BEGIN Provided entries

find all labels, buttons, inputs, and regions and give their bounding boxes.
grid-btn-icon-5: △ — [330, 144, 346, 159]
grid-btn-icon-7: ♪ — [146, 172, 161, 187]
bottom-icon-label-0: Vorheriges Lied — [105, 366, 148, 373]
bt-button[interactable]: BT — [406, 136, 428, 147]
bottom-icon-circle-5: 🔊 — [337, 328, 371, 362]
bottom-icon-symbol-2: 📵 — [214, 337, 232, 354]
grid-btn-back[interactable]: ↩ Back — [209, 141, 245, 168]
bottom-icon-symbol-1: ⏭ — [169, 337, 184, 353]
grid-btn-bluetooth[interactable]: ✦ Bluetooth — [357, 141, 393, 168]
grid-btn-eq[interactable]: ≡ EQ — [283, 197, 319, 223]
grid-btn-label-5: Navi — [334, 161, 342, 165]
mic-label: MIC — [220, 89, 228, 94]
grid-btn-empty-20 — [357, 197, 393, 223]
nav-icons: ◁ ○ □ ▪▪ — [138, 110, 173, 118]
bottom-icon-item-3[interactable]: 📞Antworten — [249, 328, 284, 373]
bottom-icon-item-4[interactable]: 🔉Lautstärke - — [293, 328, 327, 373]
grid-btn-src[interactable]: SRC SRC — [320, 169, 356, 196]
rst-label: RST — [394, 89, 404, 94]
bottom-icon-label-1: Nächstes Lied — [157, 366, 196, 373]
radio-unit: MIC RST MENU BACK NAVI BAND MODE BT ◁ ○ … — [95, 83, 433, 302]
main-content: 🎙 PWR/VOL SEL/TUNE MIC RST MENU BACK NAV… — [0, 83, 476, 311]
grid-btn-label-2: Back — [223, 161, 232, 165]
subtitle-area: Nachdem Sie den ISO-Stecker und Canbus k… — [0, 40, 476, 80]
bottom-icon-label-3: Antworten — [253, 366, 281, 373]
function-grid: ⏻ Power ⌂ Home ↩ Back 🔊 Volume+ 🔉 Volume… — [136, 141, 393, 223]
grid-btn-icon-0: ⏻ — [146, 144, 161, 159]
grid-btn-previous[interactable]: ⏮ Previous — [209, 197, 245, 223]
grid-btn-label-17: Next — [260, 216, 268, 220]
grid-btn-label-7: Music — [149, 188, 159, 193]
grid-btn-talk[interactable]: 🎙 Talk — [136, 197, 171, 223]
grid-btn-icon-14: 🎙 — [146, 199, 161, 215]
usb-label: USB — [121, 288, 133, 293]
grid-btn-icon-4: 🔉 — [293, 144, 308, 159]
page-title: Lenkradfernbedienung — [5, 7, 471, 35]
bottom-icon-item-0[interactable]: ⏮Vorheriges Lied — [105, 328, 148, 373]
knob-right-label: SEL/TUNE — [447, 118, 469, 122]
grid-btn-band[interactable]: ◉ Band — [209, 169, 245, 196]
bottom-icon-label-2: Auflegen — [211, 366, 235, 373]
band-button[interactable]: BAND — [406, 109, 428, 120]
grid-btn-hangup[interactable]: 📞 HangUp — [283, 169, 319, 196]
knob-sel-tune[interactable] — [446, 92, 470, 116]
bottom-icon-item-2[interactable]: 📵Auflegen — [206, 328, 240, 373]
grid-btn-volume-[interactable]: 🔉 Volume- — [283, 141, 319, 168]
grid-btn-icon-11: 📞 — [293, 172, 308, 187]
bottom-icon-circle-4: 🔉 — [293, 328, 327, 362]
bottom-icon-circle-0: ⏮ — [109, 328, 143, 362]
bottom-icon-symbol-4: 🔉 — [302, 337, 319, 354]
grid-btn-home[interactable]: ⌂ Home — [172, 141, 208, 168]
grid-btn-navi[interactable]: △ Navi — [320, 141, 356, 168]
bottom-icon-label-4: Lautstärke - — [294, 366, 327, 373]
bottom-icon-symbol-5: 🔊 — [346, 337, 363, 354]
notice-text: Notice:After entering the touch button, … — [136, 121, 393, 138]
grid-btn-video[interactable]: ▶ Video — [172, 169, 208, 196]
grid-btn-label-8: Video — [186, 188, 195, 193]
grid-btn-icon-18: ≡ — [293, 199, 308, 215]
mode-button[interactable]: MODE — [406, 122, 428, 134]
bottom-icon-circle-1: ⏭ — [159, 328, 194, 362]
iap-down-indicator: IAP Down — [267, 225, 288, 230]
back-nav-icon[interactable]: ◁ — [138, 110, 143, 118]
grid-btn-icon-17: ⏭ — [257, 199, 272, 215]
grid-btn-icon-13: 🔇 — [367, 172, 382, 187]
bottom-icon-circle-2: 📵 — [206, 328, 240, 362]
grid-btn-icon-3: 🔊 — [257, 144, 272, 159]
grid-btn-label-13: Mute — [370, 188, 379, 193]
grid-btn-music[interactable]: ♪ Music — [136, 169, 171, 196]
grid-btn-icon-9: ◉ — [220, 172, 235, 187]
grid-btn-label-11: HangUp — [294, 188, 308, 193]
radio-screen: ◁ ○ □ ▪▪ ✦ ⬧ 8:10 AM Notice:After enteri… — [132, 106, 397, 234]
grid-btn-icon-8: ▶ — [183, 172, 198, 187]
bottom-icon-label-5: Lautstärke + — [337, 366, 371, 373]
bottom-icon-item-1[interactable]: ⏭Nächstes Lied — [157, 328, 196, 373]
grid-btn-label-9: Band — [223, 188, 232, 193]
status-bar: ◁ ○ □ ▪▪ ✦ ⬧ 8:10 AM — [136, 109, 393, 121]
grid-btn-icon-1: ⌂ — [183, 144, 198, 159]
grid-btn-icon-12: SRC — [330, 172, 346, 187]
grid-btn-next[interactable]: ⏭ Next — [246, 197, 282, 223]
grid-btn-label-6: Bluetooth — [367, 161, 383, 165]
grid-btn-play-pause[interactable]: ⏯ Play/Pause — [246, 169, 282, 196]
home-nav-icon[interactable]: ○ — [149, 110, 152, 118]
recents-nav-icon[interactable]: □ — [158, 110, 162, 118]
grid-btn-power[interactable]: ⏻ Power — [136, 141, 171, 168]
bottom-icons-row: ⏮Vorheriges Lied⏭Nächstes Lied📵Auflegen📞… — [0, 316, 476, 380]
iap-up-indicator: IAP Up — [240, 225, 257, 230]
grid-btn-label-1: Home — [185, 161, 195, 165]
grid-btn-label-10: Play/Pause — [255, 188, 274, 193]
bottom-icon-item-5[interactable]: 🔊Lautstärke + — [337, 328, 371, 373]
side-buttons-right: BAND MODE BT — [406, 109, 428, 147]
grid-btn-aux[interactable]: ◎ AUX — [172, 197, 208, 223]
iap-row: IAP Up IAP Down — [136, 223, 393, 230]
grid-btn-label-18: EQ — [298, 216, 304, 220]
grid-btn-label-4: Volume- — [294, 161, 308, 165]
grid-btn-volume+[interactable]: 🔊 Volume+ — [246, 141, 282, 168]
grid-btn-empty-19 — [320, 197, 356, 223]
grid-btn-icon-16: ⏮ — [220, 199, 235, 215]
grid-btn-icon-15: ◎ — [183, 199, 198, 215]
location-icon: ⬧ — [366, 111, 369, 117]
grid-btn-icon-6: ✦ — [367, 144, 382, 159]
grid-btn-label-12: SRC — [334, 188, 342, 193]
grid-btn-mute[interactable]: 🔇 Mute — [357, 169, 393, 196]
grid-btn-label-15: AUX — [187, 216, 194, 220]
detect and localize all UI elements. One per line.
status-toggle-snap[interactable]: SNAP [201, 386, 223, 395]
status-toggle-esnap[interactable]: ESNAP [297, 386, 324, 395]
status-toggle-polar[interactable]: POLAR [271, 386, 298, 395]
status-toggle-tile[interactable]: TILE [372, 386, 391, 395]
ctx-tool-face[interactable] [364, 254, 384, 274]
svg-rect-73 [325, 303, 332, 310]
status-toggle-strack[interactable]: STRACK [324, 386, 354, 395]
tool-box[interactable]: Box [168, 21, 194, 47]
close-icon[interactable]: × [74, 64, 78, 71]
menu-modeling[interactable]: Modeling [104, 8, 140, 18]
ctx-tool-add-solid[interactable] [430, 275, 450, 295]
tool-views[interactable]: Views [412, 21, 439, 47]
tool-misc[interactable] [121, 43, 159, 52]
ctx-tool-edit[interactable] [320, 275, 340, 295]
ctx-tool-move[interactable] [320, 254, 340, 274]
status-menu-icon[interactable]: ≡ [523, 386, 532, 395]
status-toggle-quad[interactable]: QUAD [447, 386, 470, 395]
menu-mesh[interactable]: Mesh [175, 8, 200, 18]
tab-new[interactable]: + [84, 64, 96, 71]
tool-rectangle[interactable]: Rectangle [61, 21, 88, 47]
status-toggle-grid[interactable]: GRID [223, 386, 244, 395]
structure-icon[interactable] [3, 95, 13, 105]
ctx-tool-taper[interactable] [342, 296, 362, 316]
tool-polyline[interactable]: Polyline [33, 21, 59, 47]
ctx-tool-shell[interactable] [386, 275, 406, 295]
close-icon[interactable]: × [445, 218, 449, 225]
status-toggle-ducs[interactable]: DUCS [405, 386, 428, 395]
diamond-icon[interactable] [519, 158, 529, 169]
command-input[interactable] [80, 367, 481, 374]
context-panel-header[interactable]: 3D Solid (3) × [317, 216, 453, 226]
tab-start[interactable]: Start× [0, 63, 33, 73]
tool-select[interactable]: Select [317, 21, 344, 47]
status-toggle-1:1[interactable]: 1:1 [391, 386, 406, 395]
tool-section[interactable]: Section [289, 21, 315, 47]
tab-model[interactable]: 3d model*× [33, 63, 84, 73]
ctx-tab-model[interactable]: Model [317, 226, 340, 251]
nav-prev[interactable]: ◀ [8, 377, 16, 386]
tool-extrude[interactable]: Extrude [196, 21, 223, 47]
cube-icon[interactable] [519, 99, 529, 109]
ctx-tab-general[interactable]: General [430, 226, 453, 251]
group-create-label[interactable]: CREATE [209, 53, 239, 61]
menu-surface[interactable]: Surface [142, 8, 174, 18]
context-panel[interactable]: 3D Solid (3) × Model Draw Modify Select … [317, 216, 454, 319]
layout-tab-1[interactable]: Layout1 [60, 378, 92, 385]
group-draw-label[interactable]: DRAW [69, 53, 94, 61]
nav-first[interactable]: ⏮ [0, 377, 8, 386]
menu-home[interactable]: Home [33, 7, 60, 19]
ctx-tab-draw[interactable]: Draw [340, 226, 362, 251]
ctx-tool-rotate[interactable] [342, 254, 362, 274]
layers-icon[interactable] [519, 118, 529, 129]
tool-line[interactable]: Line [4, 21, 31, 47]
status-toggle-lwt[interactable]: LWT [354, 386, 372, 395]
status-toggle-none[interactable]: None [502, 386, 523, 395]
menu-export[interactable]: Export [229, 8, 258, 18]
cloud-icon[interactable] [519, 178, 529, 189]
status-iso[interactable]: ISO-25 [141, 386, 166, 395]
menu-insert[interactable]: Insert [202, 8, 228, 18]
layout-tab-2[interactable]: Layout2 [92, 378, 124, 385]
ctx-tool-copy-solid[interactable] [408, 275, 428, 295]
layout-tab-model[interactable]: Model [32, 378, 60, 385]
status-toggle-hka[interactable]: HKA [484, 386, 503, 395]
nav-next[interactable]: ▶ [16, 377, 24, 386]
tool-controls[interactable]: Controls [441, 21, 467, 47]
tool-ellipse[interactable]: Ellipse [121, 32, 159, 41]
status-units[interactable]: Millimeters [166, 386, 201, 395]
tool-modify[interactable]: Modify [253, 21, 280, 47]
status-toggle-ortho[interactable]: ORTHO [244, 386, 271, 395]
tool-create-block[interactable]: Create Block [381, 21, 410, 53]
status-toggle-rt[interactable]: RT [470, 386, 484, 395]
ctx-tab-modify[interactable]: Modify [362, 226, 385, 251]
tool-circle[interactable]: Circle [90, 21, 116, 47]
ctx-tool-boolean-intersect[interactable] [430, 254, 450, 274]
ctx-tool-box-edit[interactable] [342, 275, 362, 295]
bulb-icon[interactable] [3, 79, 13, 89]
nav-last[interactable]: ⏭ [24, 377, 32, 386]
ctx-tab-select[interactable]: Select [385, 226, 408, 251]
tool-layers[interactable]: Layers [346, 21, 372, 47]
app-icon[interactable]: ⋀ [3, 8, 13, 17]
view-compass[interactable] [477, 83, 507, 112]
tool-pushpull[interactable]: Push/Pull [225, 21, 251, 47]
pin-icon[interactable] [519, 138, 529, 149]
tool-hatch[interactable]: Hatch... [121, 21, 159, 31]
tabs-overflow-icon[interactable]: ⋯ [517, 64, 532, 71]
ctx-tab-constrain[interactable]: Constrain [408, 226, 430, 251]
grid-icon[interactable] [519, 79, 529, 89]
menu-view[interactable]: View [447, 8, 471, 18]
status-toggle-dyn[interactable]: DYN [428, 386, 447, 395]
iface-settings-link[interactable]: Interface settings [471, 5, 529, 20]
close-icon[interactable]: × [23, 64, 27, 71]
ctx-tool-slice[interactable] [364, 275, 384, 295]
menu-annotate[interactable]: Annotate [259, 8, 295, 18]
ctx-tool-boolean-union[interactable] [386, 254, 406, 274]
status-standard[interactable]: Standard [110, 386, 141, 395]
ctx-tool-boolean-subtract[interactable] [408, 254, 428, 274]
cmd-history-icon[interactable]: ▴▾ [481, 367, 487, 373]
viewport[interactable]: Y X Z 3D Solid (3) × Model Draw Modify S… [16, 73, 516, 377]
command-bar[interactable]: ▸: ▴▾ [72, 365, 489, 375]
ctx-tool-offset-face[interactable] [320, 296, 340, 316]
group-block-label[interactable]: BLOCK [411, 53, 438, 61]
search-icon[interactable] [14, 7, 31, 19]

END Provided entries

# Required work
Tally up the lines above in which "Pause" occurs. Give the result as a bare number.

# Answer to the exercise
2